Note: This article is scheduled to be updated shortly with Python code samples. For now, this article focuses on the quick sort in Java.
Another divide and conquer algorithm is Quick Sort. Like Merge Sort, it divides the dataset into pieces and sorts each piece using Quick Sort. From there, however, it quickly changes direction.
Rather than divide the dataset into equal parts, Quick Sort selects a semi-random pivot value from the dataset. It then partitions the dataset into two ranges -- the first range consists of data that is less than the pivot, and the second range contains data greater than the pivot. Once the ranges are defined, they are each sorted using the same process.
Quick Sort Animation
Here's what these actions look like with a small dataset:
Credit: Swfung8, CC BY-SA 3.0, via Wikimedia Commons
Quick Sort Big O Complexity
Like the Merge Sort, the Big O analysis of the Quick Sort is $`O(log\ n)`$. Unlike Merge Sort, it doesn't require copying the entire dataset to sort -- a single swap variable is all that is needed. Because of this, datasets can be sorted in place using Quick Sort.
Quick Sort Java Example
Again, code is king. First, you will explore how a dataset is partitioned. As before, it is assumed that you are sorting an integer array called nums:
int partition(int nums[], int low, int high) {
// Pick a semi-random pivot value
int pivot = nums[high];
// Where should values less than the pivot go?
int i = (low - 1); // index of smaller element
// Check every value in the range except the pivot
for (int j = low; j < high; j++) {
// If current element is smaller than or equal to pivot
if (nums[j] <= pivot) {
// Move the index up
i++;
// Move the smaller number down with a swap
int temp = nums[i];
nums[i] = nums[j];
nums[j] = temp;
}
}
// You've scanned everything -- move the pivot into place
int temp = nums[i + 1];
nums[i + 1] = nums[high];
nums[high] = temp;
// Return the index of the pivot value
return i + 1;
}
In most implementations of Quick Sort, the pivot value is picked to be the last item in the range to be sorted -- in this case, that's nums[high]. The variable i tracks a location in the array and is placed initially below the low end of the range -- it will be moved as the partitioning commences.
As the for loop iterates, you check each value to see if it's less than, or equal to, the pivot value. If so, you need to move it to the beginning of the range, but where exactly? This is where the i value comes in. It is always either less than or equal to j, so the value at j can be swapped with it. You have already checked that value, so moving it later in the range is fine.
Once the loop is done, you move the pivot into place -- now everything to the left of the pivot is lower than it, and everything to the right is greater. You return the index of the pivot so it can be used for a later partition.
Again, here's what this looks like for a random dataset.

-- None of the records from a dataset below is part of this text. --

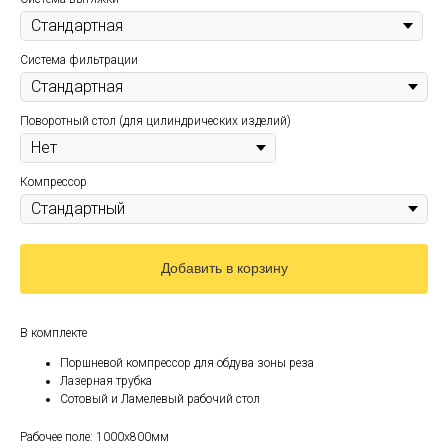
Система фильтрации
Поворотный стол (для цилиндрических изделий)
Компрессор
Добавить в корзину
В комплекте
Поршневой компрессор для обдува зоны реза
Лазерная трубка
Сотовый и Ламелевый рабочий стол
Рабочее поле: 1000х800мм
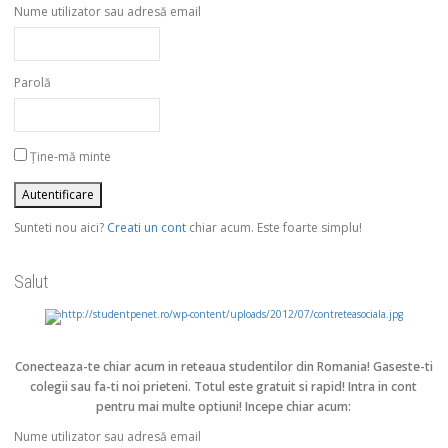
Nume utilizator sau adresă email
Parolă
Ține-mă minte
Sunteti nou aici?
Creati un cont
chiar acum. Este foarte simplu!
Salut
Conecteaza-te chiar acum in reteaua studentilor din Romania!
Gaseste-ti
colegii sau fa-ti noi prieteni. Totul este gratuit si rapid! Intra in cont
pentru mai multe optiuni! Incepe chiar acum:
Nume utilizator sau adresă email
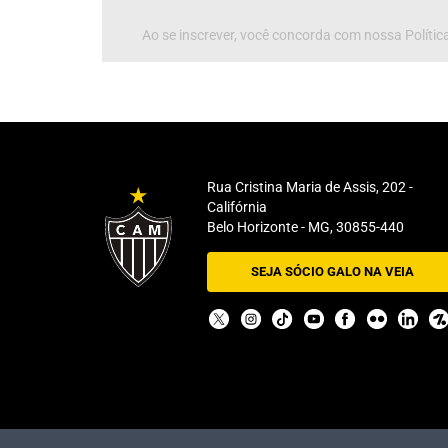
Ao se inscrever, você concorda com nossa Política
Rua Cristina Maria de Assis, 202 -
Califórnia
Belo Horizonte - MG, 30855-440
SEJA SÓCIO GALO NA VEIA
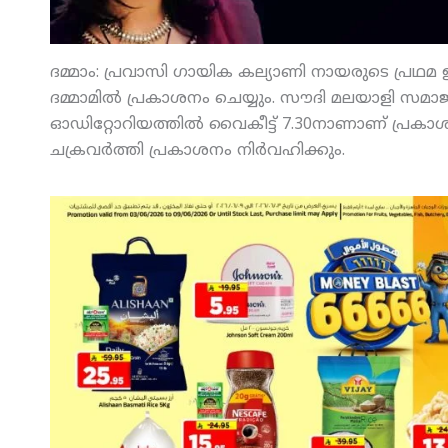
ദമ്മാം: പ്രവാസി ഗായിക കല്യാണി നായരുടെ പ്രഥമ
ദമ്മാമില്‍ പ്രകാശനം ചെയ്യും. സൗദി മലയാളി സമാജ
ഓഡിറ്റോറിയത്തില്‍ വൈകീട്ട് 7.30നാണാണ് പ്ര
ചക്രവര്‍ത്തി പ്രകാശനം നിര്‍വഹിക്കും.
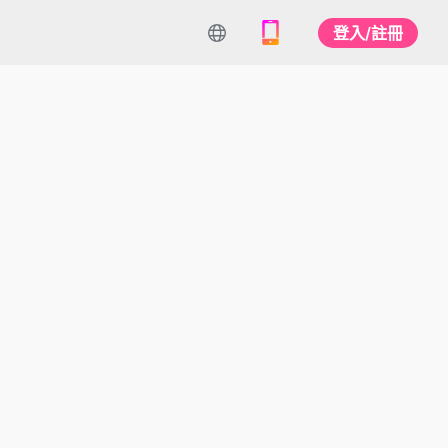
登入/註冊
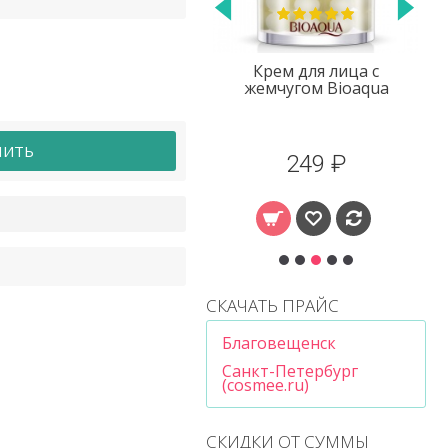
Крем для лица с
Крем для лица
жемчугом Bioaqua
гиалуроновая кислота
Bioaqua
ПИТЬ
249 ₽
218 ₽
СКАЧАТЬ ПРАЙС
Благовещенск
Санкт-Петербург
(cosmee.ru)
СКИДКИ ОТ СУММЫ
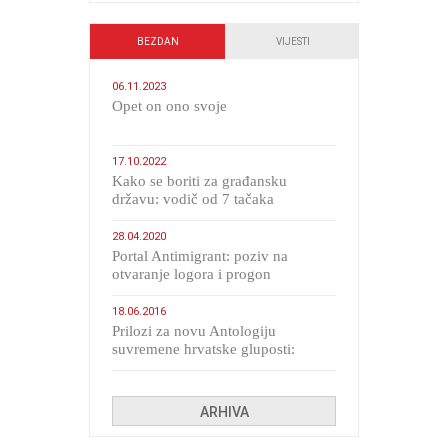
BEZDAN
VIJESTI
06.11.2023
​Opet on ono svoje
17.10.2022
Kako se boriti za građansku
državu: vodič od 7 tačaka
28.04.2020
Portal Antimigrant: poziv na
otvaranje logora i progon
migranata poput bijesnih kerova
18.06.2016
Prilozi za novu Antologiju
suvremene hrvatske gluposti:
Kolinda i ekipa o navijačkim
huliganima
ARHIVA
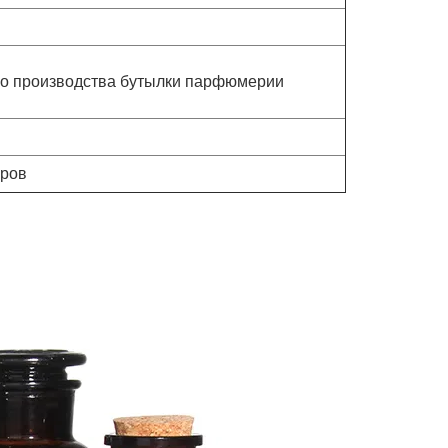
ого производства бутылки парфюмерии
еров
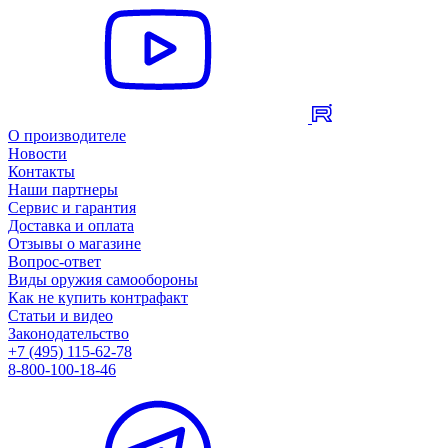
О производителе
Новости
Контакты
Наши партнеры
Сервис и гарантия
Доставка и оплата
Отзывы о магазине
Вопрос-ответ
Виды оружия самообороны
Как не купить контрафакт
Статьи и видео
Законодательство
+7 (495) 115-62-78
8-800-100-18-46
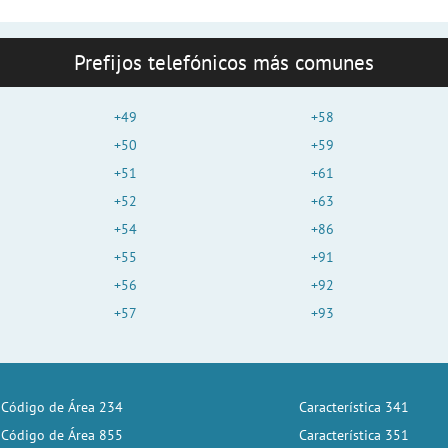
Prefijos telefónicos más comunes
+49
+58
+50
+59
+51
+61
+52
+63
+54
+86
+55
+91
+56
+92
+57
+93
Código de Área 234
Característica 341
Código de Área 855
Característica 351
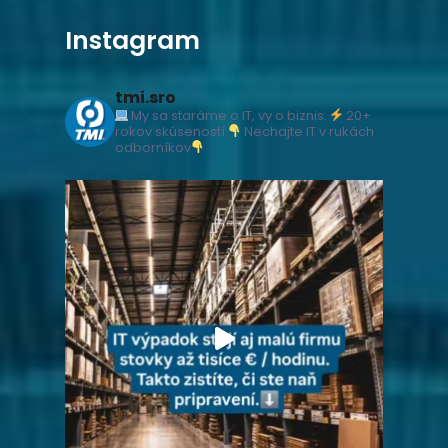
Instagram
tmi.sro
My sa staráme o IT, vy o biznis.
20+
rokov skúseností
Nechajte IT v rukách
odborníkov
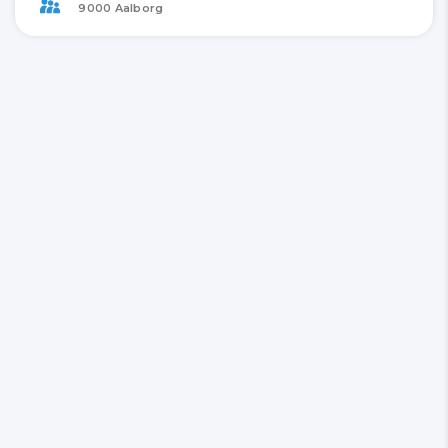
9000 Aalborg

The last item in each range is selected as the pivot value (indicated by the red column), then the items in each range are sorted against this pivot value, and finally, the new sub-ranges are sorted using the same method:
Credit: Swfung8, CC BY-SA 3.0, via Wikimedia Commons
How is this all used? Here's how everything starts:
void sort(int nums[], int low, int high) {
if (low < high) {
// pi is partitioning index, nums[pi] is now at right place
int pi = partition(nums, low, high);
// Recursively sort elements before and after the partition
sort(nums, low, pi - 1);
sort(nums, pi + 1, high);
}
}
You call sort() with the array to sort the indexes of the first and last items in the array. As long as there is more than one item to be sorted, the array is partitioned. The partition index is stored in pi (not to be confused with Math.PI), and each sub-array is sorted by calling the sort() method recursively.
Why do you use pi - 1 and pi + 1 when making the recursive calls? Remember that the pivot value is the last item in the range -- if your first recursive call were sort(nums, low, pi), then the same pivot value would always be chosen. Since every item in that range is lower than the pivot value, the first range would never get smaller. You would be stuck in an infinite recursive loop, which would crash with an out-of-memory error.
As previously mentioned, like the Merge Sort, the Big O analysis of the Quick Sort is $`O(log\ n)`$. Unlike Merge Sort, it doesn't require copying the entire dataset to sort -- a single swap variable is all that is needed. Because of this, datasets can be sorted in place using Quick Sort.
Alternate Partitioning Schemes
There is a problem with the Quick Sort if the data is already sorted or substantially sorted. By choosing the last value in a sorted range as the pivot, you ensure every item is less than it, resulting in one subrange with all the data and one with no data in it. This means the performance can degrade to $`O(n^2)`$ when working on sorted datasets.
To work around the degradation problem, you can adopt a different partitioning scheme. This algorithm selects the middle value as the pivot and doesn't swap anything unless it's necessary:
int partition2(int nums[], int low, int high) {
// Pick the middle value as the pivot
int pivot = nums[(high+low)//2];
// Where should values less than the pivot go?
int i = (low - 1);
// Where should values greater than the pivot go?
int j = (high + 1);
// Keep doing this
while (true){
// Move i up until you exceed the pivot
while (nums[++i] < pivot);
// Move j down until you're lower than the pivot
while (nums[--j] > pivot);
// Have you passed each other? j is where the pivot is
if (i >= j) return j;
// Swap the items at i and j
int temp = nums[i];
nums[i] = nums[j];
nums[j] = temp;
}
}
However, to use this, you have to modify your sort() method as well:
void sort2(int nums[], int low, int high) {
if (low < high) {
// pi is partitioning index, nums[pi] is now at right place
int pi = partition2(nums, low, high);
// Recursively sort elements before and after the partition
sort2(nums, low, pi); // Note the pivot is included
sort2(nums, pi + 1, high);
}
}
Because you are selecting the middle value as the pivot, you need to include the pivot value so it gets sorted properly.
This partitioning scheme avoids degradation because of the choice of the pivot. Data in the range isn't swapped unless it is on the wrong side of the pivot value. This is not the case in a sorted dataset, so the outer while (true) loop will only iterate once, and each range will be equally sized.
Summary: Quick Sort
Quick Sort, $`O(log\ n)`$, uses recursion to partition the dataset into two ranges, using a pivot value as a separator, then sorting each range separately using Quick Sort as well. The size of the ranges is not fixed as in Merge Sort, and the availability of alternate partitioning algorithms makes Quick Sort both efficient and adaptable.